Ma chance est d’avoir eu “mon personnage » avant mes responsabilités. Mais jai toujours montré aussi mes travaux. Je parle de sujets sensibles et sérieux, j’informe… Et ça donne une crédibilité. L’un ne va pas sans l’autre. Il ne s’agit pas de distraire mais d’être accessible et comme j’ai dis, authentique. Enfin, j’ai des résultats professionnels intéressants je pense et je remplis mes obligations. Par ailleurs, il y’a des limites que je ne franchis pas éthiquement.
Avez-vous déjà subi des menaces ou autres attaques ? Si oui, lesquelles ?
Oui, en général ce sont des injures ou attaques personnelles sur ma condition de femme. Certaines personnes essaient aussi de mettre en doute mes expertises ou de prétendre que je profite du féminisme.
Qu’est de qui vous donne autant d’energies pour surmonter toutes ces difficultés ?
Beaucoup de femmes me donnent la force de continuer en me soutenant et en m’encourageant. Les avancées sociales et juridiques nous motivent. Il y’a une nouvelle volonté des femmes de s’émanciper et elles sont affirmatives. Ma fille reste une source de motivation extraordinaire.
Quelles sont les figures féministes ou des mentors qui vous ont particulièrement inspiré dans votre parcours ?
Ma mère, des femmes qui ont mené des luttes partout, il y en a énormément et de toutes sortes,Constance Yai, Georgette Zamblé, Rose Guiraud, Myriam Makeba, Halimi Gisèle… Toutes les femmes m’inspirent en général. Les femmes rurales ou dans l’informel. Des hommes m’ont aussi aidée et mentorée, je dirai Magloire N’dehi.
Vous abordez souvent des sujets sensibles comme la religion et la culture, en allant parfois à contre-courant des normes établies. Quelles sont les raisons qui vous poussent à aborder ces thèmes ?
La religion est l’un des plus grands vecteurs des normes de genres péjoratives et le divin est aussi la justification d’un ordre établissant la femme comme inférieure ou devant accepter une situation de cet ordre.
Quels sont, selon vous, les liens entre la religion, la culture, et la lutte pour l’égalité des droits des femmes ?
La religion prend énormément de pratiques dans la culture qui elle est créatrice de discrimination sociétales du fait de la société qui l’a créée. J’appelle cela le couple religion-tradition qui est un plafond de verre pour les femmes. La culture est fondamentale, séculaire et transforme les dynamiques sociales mais aussi les normes d’éducation. La religion aussi est une sphère de socialisation et va sceller tout cela dans le sacré. Les mythes religieux de création du monde sont révélateurs, la femme provient très souvent de l’homme. L’égalité vient être une entorse à ces règles et va très souvent se heurter au couple religion-tradition ou religion-culture.

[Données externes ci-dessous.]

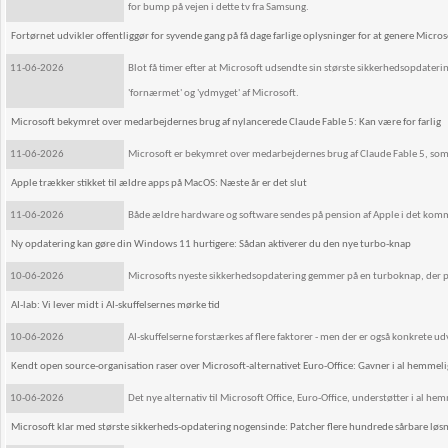
for bump på vejen i dette tv fra Samsung.
Fortørnet udvikler offentliggør for syvende gang på få dage farlige oplysninger for at genere Micros
11-06-2026
Blot få timer efter at Microsoft udsendte sin største sikkerhedsopdater
'fornærmet' og 'ydmyget' af Microsoft.
Microsoft bekymret over medarbejdernes brug af nylancerede Claude Fable 5: Kan være for farlig
11-06-2026
Microsoft er bekymret over medarbejdernes brug af Claude Fable 5, som
Apple trækker stikket til ældre apps på MacOS: Næste år er det slut
11-06-2026
Både ældre hardware og software sendes på pension af Apple i det kom
Ny opdatering kan gøre din Windows 11 hurtigere: Sådan aktiverer du den nye turbo-knap
10-06-2026
Microsofts nyeste sikkerhedsopdatering gemmer på en turboknap, der puster
AI-lab: Vi lever midt i AI-skuffelsernes mørke tid
10-06-2026
AI-skuffelserne forstærkes af flere faktorer - men der er også konkrete udv
Kendt open source-organisation raser over Microsoft-alternativet Euro-Office: Gavner i al hemmel
10-06-2026
Det nye alternativ til Microsoft Office, Euro-Office, understøtter i al 
Microsoft klar med største sikkerheds-opdatering nogensinde: Patcher flere hundrede sårbare løsn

Comment la société ivoirienne et africaine évoluent sur les questions de genre et de culture ?
La société se libère à son rythme. Elle prend le temps qu’il faut, elle crée les générations qui au fil du temps vont créer une autre culture. Par ailleurs, elle reste aussi réfractaire et oppressante souvent régressive. C’est pour cela qu’il faut continuer et ne pas s’arrêter. Le genre est dynamique et les normes vont évoluer, d’ailleurs les rôles ont subi une transformation.
Quels sont vos projets et votre plus grand rêve au plan professionnel et personnel ?

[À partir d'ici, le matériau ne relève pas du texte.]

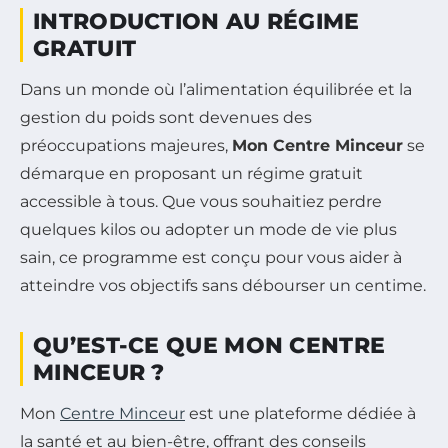
INTRODUCTION AU RÉGIME
GRATUIT
Dans un monde où l’alimentation équilibrée et la
gestion du poids sont devenues des
préoccupations majeures,
Mon Centre Minceur
se
démarque en proposant un régime gratuit
accessible à tous. Que vous souhaitiez perdre
quelques kilos ou adopter un mode de vie plus
sain, ce programme est conçu pour vous aider à
atteindre vos objectifs sans débourser un centime.
QU’EST-CE QUE MON CENTRE
MINCEUR ?
Mon
Centre Minceur
est une plateforme dédiée à
la santé et au bien-être, offrant des conseils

Mon plus grand rêve, c’est de créer un cabinet de consultance avec des compétences féminines avérées. Pour ORAF, je reve d’une autre génération qui engage cette vision dans 10 ans.

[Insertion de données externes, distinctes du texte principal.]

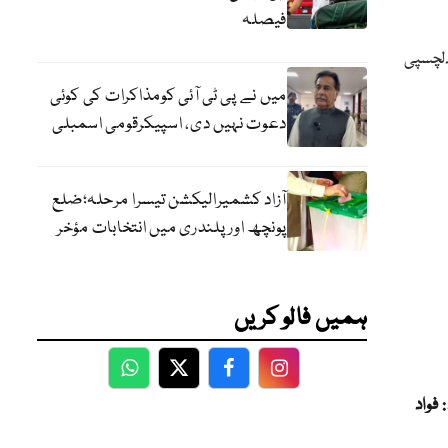
فیصلہ
دلچسپی
میں نے پی ٹی آئی کومذاکرات کی کوئی
دعوت نہیں دی، اسپیکرقومی اسمبلی
آزاد کشمیرالیکشن تیسرا مرحلہ؛ضلع
پونچھ اور پلندری میں انتخابات مؤخر
ہمیں فالو کریں
WhatsApp
Twitter
Facebook
Facebook
ومبارکباد: فواد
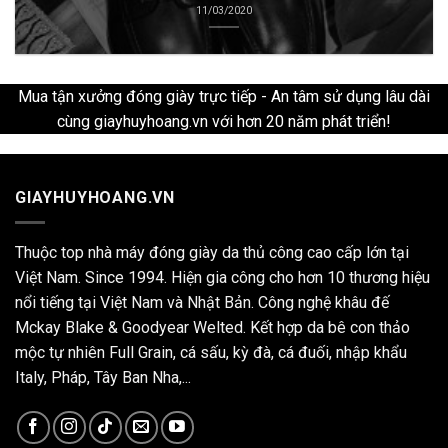
11/03/2020
Mua tận xưởng đóng giày trực tiếp - An tâm sử dụng lâu dài
cùng giayhuyhoang.vn với hơn 20 năm phát triển!
GIAYHUYHOANG.VN
Thuộc top nhà máy đóng giày da thủ công cao cấp lớn tại
Việt Nam. Since 1994. Hiện gia công cho hơn 10 thương hiệu
nổi tiếng tại Việt Nam và Nhật Bản. Công nghệ khâu đế
Mckay Blake & Goodyear Welted. Kết hợp da bê con thảo
mộc tự nhiên Full Grain, cá sấu, kỳ đà, cá đuối, nhập khẩu
Italy, Pháp, Tây Ban Nha,...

Au plan personnel, je reve de voir ma fille grandir et s’émanciper. Passer du temps avec elle.
En tant que féministe et militante, quel héritage souhaitez-vous laisser aux générations futures ?
Une société libre (?) Mais aussi une histoire, celle d’autres femmes avant elles et des voies ouvertes pour elles. Que chaque génération de femmes n’ait pas à recommencer incessamment, mais qu’elle continue sur d’autres fronts.